I mentioned the handmade shelf in my last post about the Christmas wreathe I made and alluded to my pompom decoration.  

It is not universally loved in this house and received widespread derision from three quarters of the family during its construction a few years ago.  Still, it pops up most Christmases and I hang its woolly loveliness in defiance.  To date, no one has yet removed it from view.

This year, the wreathe was propped up on the bureau with an array of knitted characters which I've accumulated since our daughters were wee girls.  

At the end of a Christmas fair in aid of our local toddler group some 20 years ago, one handknitted piece, which had caught my eye, remained unsold.  Mother Christmas came home with me for a tiny sum, considering the amount of work which had gone into making her.  I am still a little in awe of her clever construction and the adept, unknown knitter who tackled this pattern, possibly by Jean Greenhowe.

Turn Mother Christmas upside down and inside out...

and she becomes a beautiful angel!

Equally intricate are the mittens and sequin adorned tree, beautifully knitted by Lisa in Marblehead, Massachusetts and gifted to me in a Christmas decoration swap.  I know Lisa through her podcast Knitting By The Sea and our shared love of knitting (and chocolate!).


Three endearing Gnicholas Gnomes by Imagined Landscapes were also knitted by me at the end of 2017 in time for the decoration swap.  One winged its way abroad to my swap partner in Denmark, one hangs on our Christmas tree and the third one hung out this year with the other pals on the knitted shelf.

Close to my heart is this slightly goofy looking polar bear.  I knitted the toy, from Zoe Mellor's book Head to Toe Knits, for the girls probably in the early 2000's and he joined the Christmas decoration crew as their love for handknit soft toys eventually waned.  My affection for him remained however.

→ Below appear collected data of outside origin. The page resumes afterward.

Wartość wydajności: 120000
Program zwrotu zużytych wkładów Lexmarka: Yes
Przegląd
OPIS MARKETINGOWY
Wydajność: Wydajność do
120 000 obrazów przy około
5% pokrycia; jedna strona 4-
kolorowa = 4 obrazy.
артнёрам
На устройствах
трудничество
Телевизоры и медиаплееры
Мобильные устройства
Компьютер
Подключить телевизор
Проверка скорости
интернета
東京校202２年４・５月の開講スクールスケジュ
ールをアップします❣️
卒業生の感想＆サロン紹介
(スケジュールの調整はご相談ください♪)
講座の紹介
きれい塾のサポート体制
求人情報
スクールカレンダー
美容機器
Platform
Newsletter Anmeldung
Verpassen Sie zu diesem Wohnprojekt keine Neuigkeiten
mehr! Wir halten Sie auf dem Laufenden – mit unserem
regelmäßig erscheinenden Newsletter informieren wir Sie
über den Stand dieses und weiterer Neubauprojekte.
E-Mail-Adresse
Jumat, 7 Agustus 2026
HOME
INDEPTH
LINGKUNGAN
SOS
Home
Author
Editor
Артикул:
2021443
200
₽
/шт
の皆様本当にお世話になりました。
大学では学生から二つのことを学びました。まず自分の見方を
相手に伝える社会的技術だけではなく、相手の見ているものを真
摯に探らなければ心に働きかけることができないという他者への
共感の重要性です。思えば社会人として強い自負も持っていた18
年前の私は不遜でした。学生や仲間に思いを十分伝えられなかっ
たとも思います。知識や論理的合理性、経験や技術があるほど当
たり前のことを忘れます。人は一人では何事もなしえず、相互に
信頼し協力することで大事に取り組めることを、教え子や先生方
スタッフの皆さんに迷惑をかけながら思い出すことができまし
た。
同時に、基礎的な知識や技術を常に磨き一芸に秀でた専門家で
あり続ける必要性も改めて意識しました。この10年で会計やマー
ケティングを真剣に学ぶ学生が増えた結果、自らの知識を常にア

I think it's largely because he's knit in one piece.  This may not seem remarkable but toy making is notoriously fiddly.  Tiny parts are made separately then have to be sewn together, the success and character of the toy depending on expert completion and deft embroidery.  Cast your mind back to the pigeon I made in 2019.  

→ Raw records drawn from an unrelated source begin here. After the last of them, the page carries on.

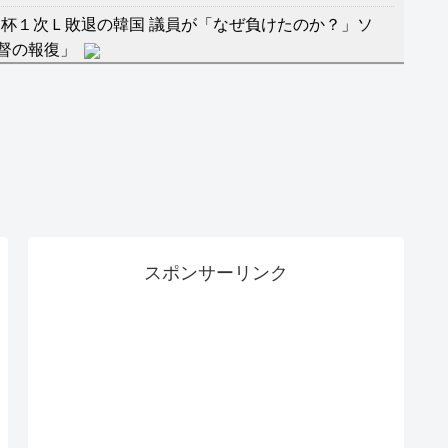
杯１次Ｌ敗退の韓国 議員が「なぜ負けたのか？」ソ
督の報復」
に食品も水もない
」に突入！アトラクションパスがどれもこれも1500円
バーワンだ」 熊本地震直後の日本の対応のスピードに
マ『ラムネモンキー』 トレンディなクリスマスイヴ
スポンサーリンク
のに、家族が猛反対。家族から信じられない言葉が飛び
沢秀明の新オーディションが“まんまジャニーズ”とフ
RSS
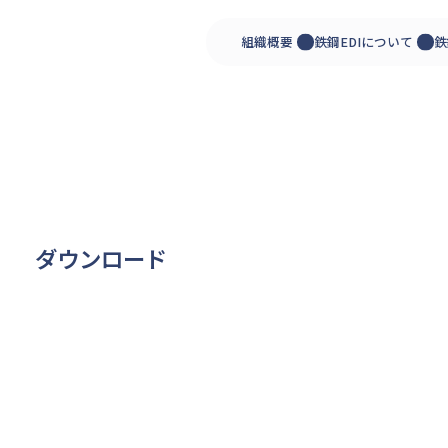
組織概要
鉄鋼EDIについて
鉄
ダウンロード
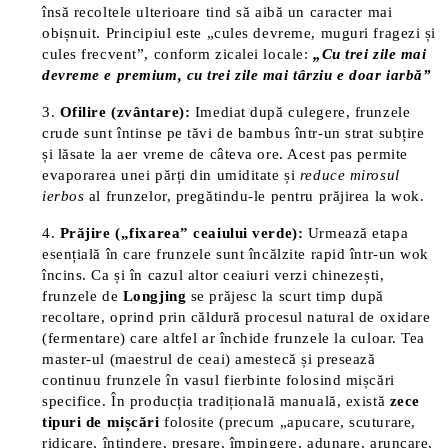
însă recoltele ulterioare tind să aibă un caracter mai
obișnuit​. Principiul este „cules devreme, muguri fragezi și
cules frecvent”, conform zicalei locale:
„Cu trei zile mai
devreme e premium, cu trei zile mai târziu e doar iarbă”​
Ofilire (zvântare):
Imediat după culegere, frunzele
crude sunt întinse pe tăvi de bambus într-un strat subțire
și lăsate la aer vreme de câteva ore. Acest pas permite
evaporarea unei părți din umiditate și
reduce mirosul
ierbos
al frunzelor, pregătindu-le pentru prăjirea la wok​.
Prăjire („fixarea” ceaiului verde):
Urmează etapa
esențială în care frunzele sunt încălzite rapid într-un wok
încins. Ca și în cazul altor ceaiuri verzi chinezești,
frunzele de
Longjing
se prăjesc la scurt timp după
recoltare, oprind prin căldură procesul natural de oxidare
(fermentare) care altfel ar închide frunzele la culoar. Tea
master-ul (maestrul de ceai) amestecă și presează
continuu frunzele în vasul fierbinte folosind mișcări
specifice. În producția tradițională manuală, există
zece
tipuri de mișcări
folosite (precum „apucare, scuturare,
ridicare, întindere, presare, împingere, adunare, aruncare,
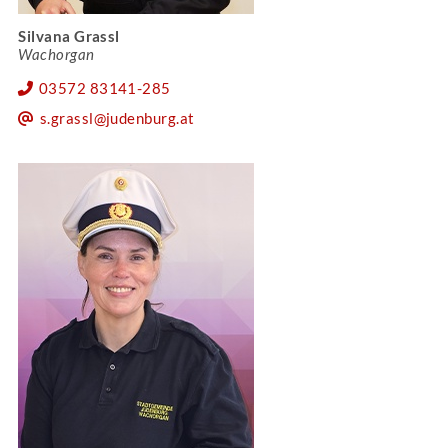
Silvana Grassl
Wachorgan
03572 83141-285
s.grassl@judenburg.at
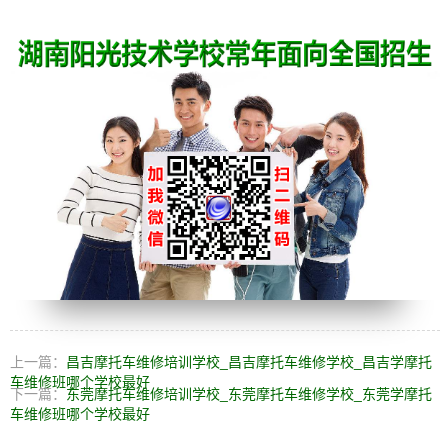
上一篇：
昌吉摩托车维修培训学校_昌吉摩托车维修学校_昌吉学摩托
车维修班哪个学校最好
下一篇：
东莞摩托车维修培训学校_东莞摩托车维修学校_东莞学摩托
车维修班哪个学校最好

When fellow knitters started sharing their progress of a pattern for a wee bear called Tsutsu by Cinthia Vallet, I knew I had to make him.  Her toys are ridiculously cute!


How lucky am I to live in a village with a craft shop to which I could despatch my husband to obtain suitable toy safety eyes knowing he wouldn't come home empty handed.  The clever construction means you knit the whole bear as one, creating the head first and completing the facial features before continuing with the body and limbs.  Indeed the pattern states: Tsutsu is made all in one piece from his little nose to his little feet. All the finishing is tackled as you go and you won’t have to worry about assembling pieces at the end.  Not having to sew up is very appealing.
It also advises, you must have a taste for fiddly knitting, which is undeniably true!  

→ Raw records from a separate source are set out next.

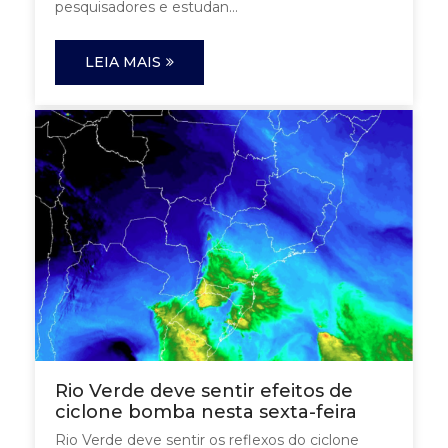
pesquisadores e estudan...
LEIA MAIS
Rio Verde deve sentir efeitos de
ciclone bomba nesta sexta-feira
Rio Verde deve sentir os reflexos do ciclone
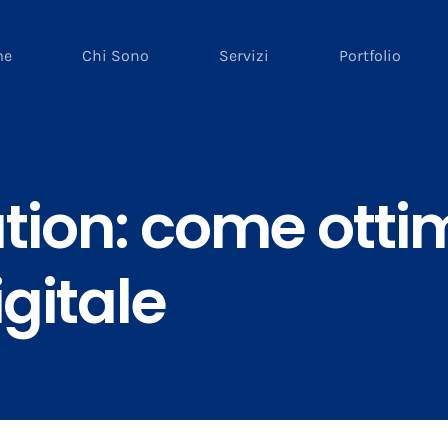
me
Chi Sono
Servizi
Portfolio
ion: come ottimi
gitale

My decision to knit a polar bear Tsutsu coincided with my contracting shingles, caused by the chickenpox virus.  As all our lives, and especially our Christmas plans, were being thrown into disarray again by Coronavirus, I'd managed to contract a much less serious illness.  Fiddly knitting seemed the ideal distraction from its discomfort.  Staying home and not socialising were recommended for everyone this festive season and certainly helped me to a speedy recovery, along with enforced rest, the loving care of my family, and my busy needles.

I wouldn't normally wash and block my toy knitting but this wee chap was knitted in pure wool from Kingcraig and the pattern encourages a soak and dry prior to stuffing.  


My polar bear's woolly stitches benefitted from a bath in some Eucalan wool wash and he fluffed up nicely once he was dry.  Then there was his wardrobe to consider.  The pattern includes designs for three jumpers and a bobble hat.


Less than ten days since I'd begun this knitting project, my polar bear was done - complete with his festive jumper.  Express knitting indeed!


Just in time to take his place on the shelf with my other knitted favourites for the last few days of the Christmas holidays.